Alec exhales steadily. He feels the thrum of his heart against his ribcage as Clary dusts off her pants and steps back from her masterpiece. No matter the cost, Magnus comes home today.

“Let’s start before we lose the light.” He calls out.

The 5 of them take position at each point of the inverted star, Alec poised with the final post of the trap.

“Everybody ready?” The Warlock says, undue excitement in her voice. This whole thing reminds him of when Magnus summoned the memory demon for them. His husband cared little for Shadowhunters then, entirely unbothered if Jace was alive or dead on his floor, but he had felt enough for Alec to try and console him after he thought he had been outed.

The Warlock begins to chant in chthonian. The consonants hit his ear like a sharp rock, pronounced with a rigid and non-practiced tongue. Magnus always managed to make the language sound like his first when he spoke it, but that likely comes from experience. Ifra Bashir, the High Warlock of Alicante, would have done it better, but would have never have agreed to something like this.
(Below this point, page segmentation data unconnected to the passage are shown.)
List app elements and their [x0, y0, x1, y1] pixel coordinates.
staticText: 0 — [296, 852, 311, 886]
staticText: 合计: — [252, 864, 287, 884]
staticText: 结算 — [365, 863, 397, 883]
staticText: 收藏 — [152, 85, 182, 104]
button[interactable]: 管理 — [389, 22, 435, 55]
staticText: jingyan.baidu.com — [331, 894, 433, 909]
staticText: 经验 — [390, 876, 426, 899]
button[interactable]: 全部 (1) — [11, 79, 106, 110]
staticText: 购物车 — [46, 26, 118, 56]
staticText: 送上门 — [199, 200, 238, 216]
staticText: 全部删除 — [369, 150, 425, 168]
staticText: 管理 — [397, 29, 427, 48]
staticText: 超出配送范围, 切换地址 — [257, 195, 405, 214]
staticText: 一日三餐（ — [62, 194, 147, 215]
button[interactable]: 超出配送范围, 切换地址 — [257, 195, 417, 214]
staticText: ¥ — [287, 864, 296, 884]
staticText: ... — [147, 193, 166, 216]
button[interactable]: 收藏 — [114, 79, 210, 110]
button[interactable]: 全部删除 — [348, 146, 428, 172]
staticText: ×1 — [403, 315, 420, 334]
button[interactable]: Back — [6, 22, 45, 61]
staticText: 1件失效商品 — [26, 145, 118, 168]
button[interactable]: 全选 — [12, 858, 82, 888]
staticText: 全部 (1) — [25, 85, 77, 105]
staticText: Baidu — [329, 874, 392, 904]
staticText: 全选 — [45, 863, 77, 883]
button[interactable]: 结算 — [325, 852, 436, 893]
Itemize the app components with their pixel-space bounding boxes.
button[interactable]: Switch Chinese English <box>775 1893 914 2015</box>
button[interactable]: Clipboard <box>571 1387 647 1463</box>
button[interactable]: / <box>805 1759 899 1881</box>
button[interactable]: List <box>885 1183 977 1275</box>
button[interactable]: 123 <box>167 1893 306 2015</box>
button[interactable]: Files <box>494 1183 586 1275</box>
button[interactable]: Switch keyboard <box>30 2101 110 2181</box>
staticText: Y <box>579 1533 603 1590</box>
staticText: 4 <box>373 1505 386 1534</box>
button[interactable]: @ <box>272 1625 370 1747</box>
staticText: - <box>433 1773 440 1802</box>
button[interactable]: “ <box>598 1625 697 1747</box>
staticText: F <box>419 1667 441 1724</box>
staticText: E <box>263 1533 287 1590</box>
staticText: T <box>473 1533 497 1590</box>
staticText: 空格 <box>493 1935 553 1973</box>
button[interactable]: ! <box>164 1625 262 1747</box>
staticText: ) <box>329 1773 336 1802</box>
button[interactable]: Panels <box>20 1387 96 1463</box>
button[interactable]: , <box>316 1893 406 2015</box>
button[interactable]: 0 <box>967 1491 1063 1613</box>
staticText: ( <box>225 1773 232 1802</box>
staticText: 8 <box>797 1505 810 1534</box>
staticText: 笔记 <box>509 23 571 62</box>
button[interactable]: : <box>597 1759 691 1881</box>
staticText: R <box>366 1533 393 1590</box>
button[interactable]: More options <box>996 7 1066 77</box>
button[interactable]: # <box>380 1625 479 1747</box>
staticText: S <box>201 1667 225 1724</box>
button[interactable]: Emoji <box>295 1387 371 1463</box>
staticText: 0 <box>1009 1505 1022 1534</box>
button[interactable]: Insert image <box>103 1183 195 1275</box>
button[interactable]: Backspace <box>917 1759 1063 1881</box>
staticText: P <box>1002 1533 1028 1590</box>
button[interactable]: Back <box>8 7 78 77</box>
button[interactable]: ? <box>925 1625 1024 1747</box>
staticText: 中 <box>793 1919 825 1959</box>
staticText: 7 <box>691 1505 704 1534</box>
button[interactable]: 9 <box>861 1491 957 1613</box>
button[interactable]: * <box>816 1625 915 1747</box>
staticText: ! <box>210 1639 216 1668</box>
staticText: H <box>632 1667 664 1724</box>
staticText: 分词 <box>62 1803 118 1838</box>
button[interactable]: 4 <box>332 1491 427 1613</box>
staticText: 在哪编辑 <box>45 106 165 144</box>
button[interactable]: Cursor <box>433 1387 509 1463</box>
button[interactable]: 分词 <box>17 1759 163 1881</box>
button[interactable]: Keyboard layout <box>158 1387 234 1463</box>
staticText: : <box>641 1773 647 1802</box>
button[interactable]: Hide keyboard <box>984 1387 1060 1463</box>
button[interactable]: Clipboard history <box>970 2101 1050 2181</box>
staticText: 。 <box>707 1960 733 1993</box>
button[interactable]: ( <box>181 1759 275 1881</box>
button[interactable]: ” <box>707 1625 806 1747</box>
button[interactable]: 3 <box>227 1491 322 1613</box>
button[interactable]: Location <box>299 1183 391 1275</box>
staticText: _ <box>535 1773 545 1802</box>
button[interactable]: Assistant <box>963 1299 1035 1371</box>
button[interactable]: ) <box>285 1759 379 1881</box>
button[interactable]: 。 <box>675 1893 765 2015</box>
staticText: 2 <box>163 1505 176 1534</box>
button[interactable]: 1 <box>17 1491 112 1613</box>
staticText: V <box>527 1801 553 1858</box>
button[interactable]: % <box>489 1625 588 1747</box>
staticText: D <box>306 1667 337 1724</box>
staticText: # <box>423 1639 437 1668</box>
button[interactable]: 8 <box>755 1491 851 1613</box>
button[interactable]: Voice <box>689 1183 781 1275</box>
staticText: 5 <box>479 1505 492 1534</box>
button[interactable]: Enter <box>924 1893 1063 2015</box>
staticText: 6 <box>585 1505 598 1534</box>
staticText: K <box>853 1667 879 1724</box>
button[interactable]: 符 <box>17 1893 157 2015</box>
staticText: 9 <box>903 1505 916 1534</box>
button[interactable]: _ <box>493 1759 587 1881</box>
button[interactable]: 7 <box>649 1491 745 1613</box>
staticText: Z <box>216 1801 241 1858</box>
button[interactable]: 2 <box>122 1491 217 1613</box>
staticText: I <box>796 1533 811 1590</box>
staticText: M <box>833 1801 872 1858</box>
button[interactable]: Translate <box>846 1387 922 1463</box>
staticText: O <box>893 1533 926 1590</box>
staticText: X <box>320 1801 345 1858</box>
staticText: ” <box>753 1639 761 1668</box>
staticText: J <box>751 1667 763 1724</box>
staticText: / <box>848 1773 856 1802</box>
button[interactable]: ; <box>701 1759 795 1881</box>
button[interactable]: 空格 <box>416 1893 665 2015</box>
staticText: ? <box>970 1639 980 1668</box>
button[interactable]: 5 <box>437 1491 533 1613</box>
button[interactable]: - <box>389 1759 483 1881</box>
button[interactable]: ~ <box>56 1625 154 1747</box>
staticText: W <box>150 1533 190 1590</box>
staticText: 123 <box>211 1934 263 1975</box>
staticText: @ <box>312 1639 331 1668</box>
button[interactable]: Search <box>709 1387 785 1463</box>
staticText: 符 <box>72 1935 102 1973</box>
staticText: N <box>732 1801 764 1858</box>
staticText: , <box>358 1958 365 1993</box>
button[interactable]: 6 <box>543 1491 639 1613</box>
Luckily for Alec, under Lorenzo’s indolent leadership, there is no shortage of Warlocks in Brooklyn who will carry out an ill-advised and illegal demon summoning for the right price. They’ll even assume a fake name to do it, if you pay them enough.

Not-Ifra’s off-kilter chanting grows louder and louder, swathes of plum coloured magic igniting from her finger tips and crystallising over the pentagram like heliotropes in the setting sun.

The ground begins to tremor, or maybe that’s his knees.

With a final surge of amaranthine light, his view of Izzy on the opposite point of the star becomes blocked by a shape. Alec forces the final pole, surging with angelic energy, into the concrete. Iridescent blue walls erect themselves into a cube formation, draining everything within of it’s power.

Then, Alec is face to face with a pair of citrine eyes that make his stomach turn.

Jace curses loudly. “You summoned the wrong guy!” He shouts at the Warlock.  

Not-Ifra laughs, “No I didn’t.”

“Yeah you did,” Clary says shakily, “That’s not Magnus!”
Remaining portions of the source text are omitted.